Justice of the Supreme Court of Texas
- In office January 1, 1971 – December 31, 1978
- Appointed by: Preston Smith
- Preceded by: Clyde Smith
- Succeeded by: Franklin Spears

Director of the Office of Emergency Preparedness
- In office October 9, 1967 – January 20, 1969*
- President: Lyndon B. Johnson
- Preceded by: C. Farris Bryant
- Succeeded by: George Lincoln

38th Governor of Texas
- In office January 15, 1957 – January 15, 1963
- Lieutenant: Ben Ramsey
- Preceded by: Allan Shivers
- Succeeded by: John Connally

United States Senator from Texas
- In office January 3, 1953 – January 14, 1957
- Preceded by: Tom Connally
- Succeeded by: William A. Blakley

39th Attorney General of Texas
- In office January 21, 1947 – January 1, 1953
- Governor: Beauford H. Jester Allan Shivers
- Preceded by: Grover Sellers
- Succeeded by: John Ben Shepperd

Speaker of the Texas House of Representatives
- In office January 12, 1943 – January 9, 1945
- Preceded by: Homer Leonard
- Succeeded by: Claud Gilmer

Member of the Texas House of Representatives from the 14th district
- In office January 10, 1939 – January 9, 1945
- Preceded by: Alfred Roark
- Succeeded by: David Read

Personal details
- Born: Marion Price Daniel October 10, 1910 Dayton, Texas, U.S.
- Died: August 25, 1988 (aged 77) Liberty, Texas, U.S.
- Party: Democratic
- Spouse: Jean Houston Baldwin ​ ​(m. 1940)​
- Children: 4, including Price Jr.
- Relatives: Bill Daniel (brother)
- Education: Baylor University (BA, LLB)

Military service
- Allegiance: United States
- Branch/service: United States Army United States Marine Corps
- Years of service: 1943–1946
- Rank: Second Lieutenant
- Battles/wars: World War II
- Known as the Office of Emergency Planning until October 21, 1968.;

= Price Daniel =

American judge and politician (1910–1988)
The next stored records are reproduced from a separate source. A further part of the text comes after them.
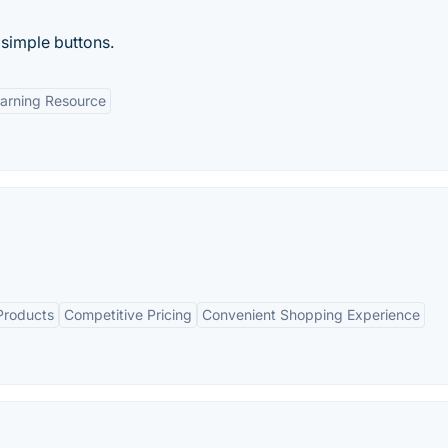
f simple buttons.
arning Resource
Products
Competitive Pricing
Convenient Shopping Experience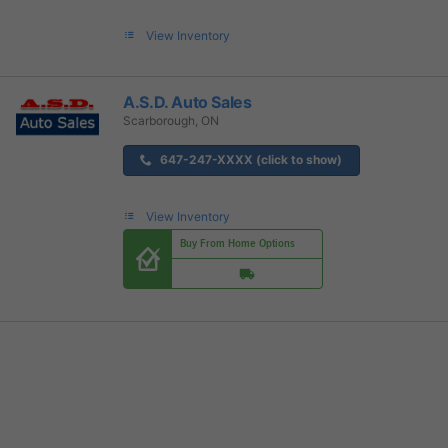
View Inventory
A.S.D. Auto Sales
Scarborough, ON
647-247-XXXX (click to show)
View Inventory
Buy From Home Options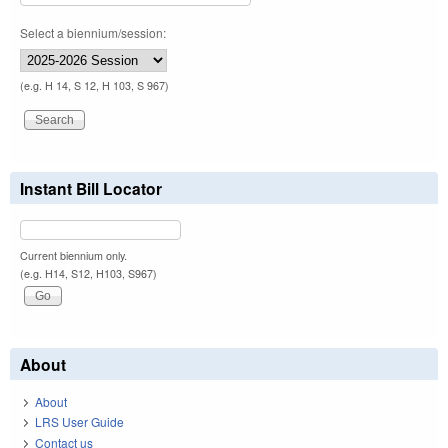
Select a biennium/session:
(e.g. H 14, S 12, H 103, S 967)
Instant Bill Locator
Current biennium only.
(e.g. H14, S12, H103, S967)
About
About
LRS User Guide
Contact us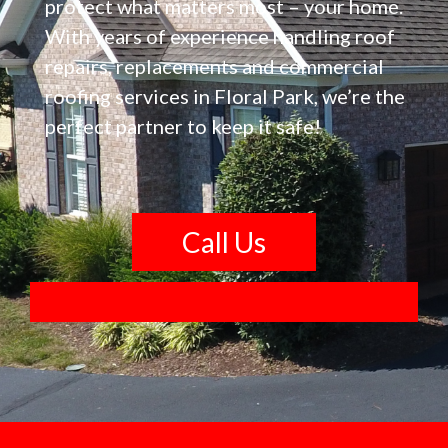
protect what matters most – your home.
With years of experience handling roof
repairs, replacements and commercial
roofing services in Floral Park, we’re the
perfect partner to keep it safe!
Call Us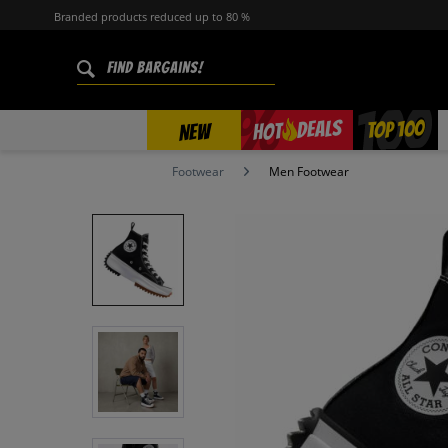
Branded products reduced up to 80 %
%
TOP 100
DEALS
HOT
NEW
Footwear
Men Footwear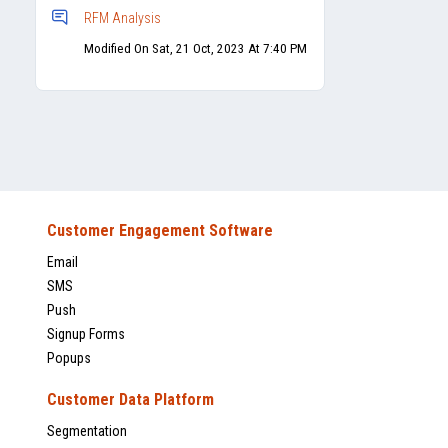
RFM Analysis
Modified On Sat, 21 Oct, 2023 At 7:40 PM
Customer Engagement Software
Email
SMS
Push
Signup Forms
Popups
Customer Data Platform
Segmentation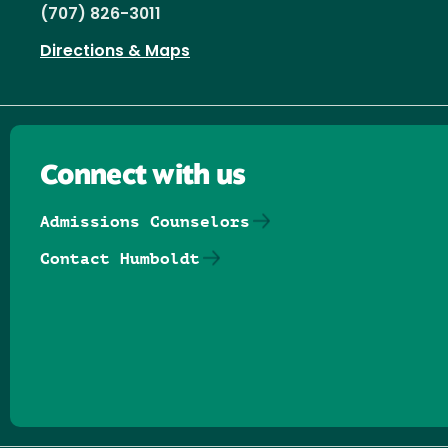
(707) 826-3011
Directions & Maps
Connect with us
Admissions Counselors
Contact Humboldt
Follow us on Facebook
Follow us on Threads
Follow us on Insta
Follow us on Yo
Follow us on
Follow us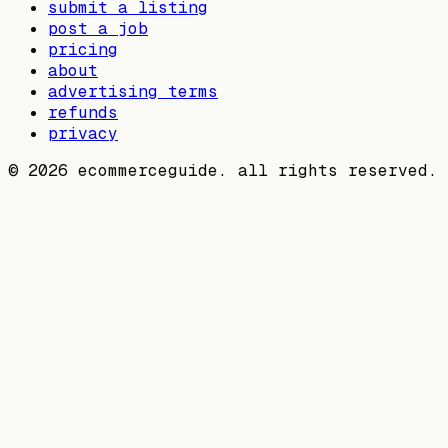
submit a listing
post a job
pricing
about
advertising terms
refunds
privacy
©
2026
ecommerceguide. all rights reserved.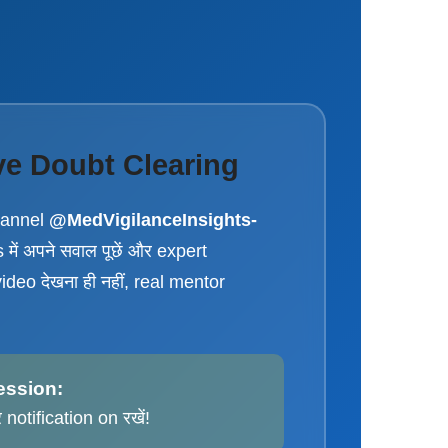
ve Doubt Clearing
hannel
@MedVigilanceInsights-
में अपने सवाल पूछें और expert
video देखना ही नहीं, real mentor
ession:
notification on रखें!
Marion Price Daniel Sr. (October 10, 1910 – August 25, 1988) was an American jurist and politician who served as a U.S. senator and the 38th governor of Texas. A member of the Democratic Party, he was appointed by President Lyndon B. Johnson to be a member of the National Security Council, Director of the Office of Emergency Preparedness, and Assistant to the President for Federal-State Relations. Daniel also served as Associate Justice of the Texas Supreme Court.

==Early life==
Marion Price Daniel Sr. (properly Marion Price Daniel II) was born October 10, 1910, in Dayton, Texas, to Marion Price Daniel Sr. (1882–1937) and Nannie Blanch Partlow (1886–1955), in Liberty Texas. He was the eldest child. Sister Ellen Virginia Daniel was born in 1912, and brother William Partlow Daniel in 1915. Price, as he was commonly known, was married to Jean Houston Baldwin, great-great-granddaughter of legendary Texas figure Sam Houston. As a teenager Daniel was a reporter for the Fort Worth Star-Telegram. He put himself through law school at Baylor University by working as a janitor and dishwasher, and also working at the Waco News Tribune. He received his degree in 1932. After graduation he established a practice in Liberty County and often accepted livestock and acreage for his fees.

==Texas House of Representatives==
In 1938, he was elected to the Texas House of Representatives. He was subsequently re-elected twice, serving in the 46th, 47th, and 48th legislature from January 10, 1939, until January 9, 1945. Daniel opposed Texas adopting a sales tax.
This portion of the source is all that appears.